US Negotiators Leave Pakistan, Supreme Court Commission Blames Husain Haqqani for Memo

There are two separate major developments coming out of Pakistan in the last 24 hours. First, US negotiators have left Pakistan without reaching an agreement on reopening NATO supply routes. Both sides appear to be trying to gloss over the obvious conclusion that this represents a major breakdown in the process, but since it appears that Pakistan is insistent on a real apology over the killing of 24 Pakistani troops last November and a stop to US drone strikes in Pakistan, there is no reason to continue the lower level talks on details of route reopening until the larger political issues are settled.

On a separate front, the commission appointed by Pakistan’s supreme court has finally delivered its report and it places blame squarely on former ambassador Husain Haqqani for authoring the memo that sought US help in avoiding a military coup days after the US raid that killed Osama bin Laden. Haqqani has been ordered to return to the country, but he is rightly pointing out that the commission’s findings are not the result of a judicial process and that he has not yet presented his defense.

Dawn provides a summary of the breakdown in negotiations:

The Pentagon said on Monday the United States was pulling its negotiators from Pakistan but the State Department said the team could go back at an appropriate time.

Pakistan’s Ambassador in Washington, Sherry Rehman, also indicated that the talks would continue.

But diplomatic observers in the US capital noted that “no spin can hide the fact that relations between the two countries are at their worst now”, as one of them said on an American news channel.

“I believe that some of the team left over the weekend and the remainder of the team will leave shortly,” Pentagon Press Secretary George Little told a briefing in Washington. “This was a US decision.”

The Express Tribune offers more details:

Officials familiar with the development said the two sides have almost worked out technical details on the resumption of Nato supply lines but the deal could not be finalised due to political issues, including the US refusal to offer an explicit apology for the Salala raid and halt drone strikes.

“Unless the US offers something that resembles an apology, it is very difficult for Pakistan to reopen Nato supplies,” said an official familiar with the development.

“We want to have a package deal and the issue of apology is still included … there will be no compromise on it,” the official added.

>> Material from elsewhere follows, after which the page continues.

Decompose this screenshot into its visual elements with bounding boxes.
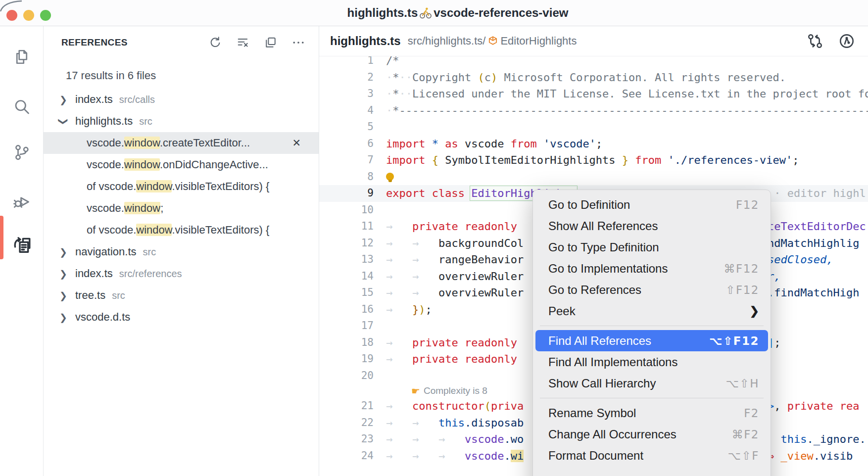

The US appears to be taking a very hard line at this point. Reuters quotes a “senior US government official”:

“If the civilian government in Islamabad would bite the bullet and make the political decision to open the ground lines of communication, that would deflect some of the negativity right now,” the official told Reuters.

“It wouldn’t automatically turn things around, but that would be an important step.”

The US negotiating teams that had been in Pakistan had been there about six weeks. There appears to be no date set for their return. The Express Tribune article notes that “Foreign Minister Hina Rabbani Khar is expected to meet a senior US official this week on the sidelines of a regional conference on Afghanistan in Kabul” in what appears to be the only ongoing attempt to continue dialogue.

Meanwhile, the pressure has been turned up significantly on Husain Haqqani. From the Washington Post:

A three-member judicial commission has concluded that then-Pakistani ambassador to the United States Husain Haqqani was behind a memo sent to U.S. officials seeking Washington’s help in averting a military coup in Pakistan, television channels reported Tuesday.

The panel said Haqqani was “not loyal” to the Pakistani state while serving as its ambassador and sought to undermine the country’s nuclear assets, armed forces and the intelligence agency.

The probe report also says that Haqqani had not accounted for $2 million spent from a secret fund of the Pakistani Embassy in Washington.

The New York Times carries Haqqani’s response:

Mr. Haqqani, who resigned his post in November, did not testify before the commission. Speaking by phone from the United States, he rejected the commission’s findings as “political and one-sided.”

“I am being hounded for the perception that I was pro-American,” he said. “The inquiry commission is not a court, and those claiming it has determined guilt or innocence are wrong.”

/snip/

Mr. Haqqani also offered a veiled attack on the judiciary, which historically has sided with Pakistan’s generals rather than its civilian leaders, saying that he “refuses to let his patriotism be judged by those who had endorsed martial law regimes and had even given the right to military dictators to amend the Constitution.”

I’ve always been of the opinion that Mansoor Ijaz and his neocon backers from the US are much more to blame for this fiasco than Haqqani, who seems to me to have been manipulated into his actions that embarrassed the civilian government at the expense of the military. This latest development does nothing to change my opinion on that front and I expect Ijaz to continue behaving in a way that undermines the civilian government while deflecting blame from himself and onto Haqqani.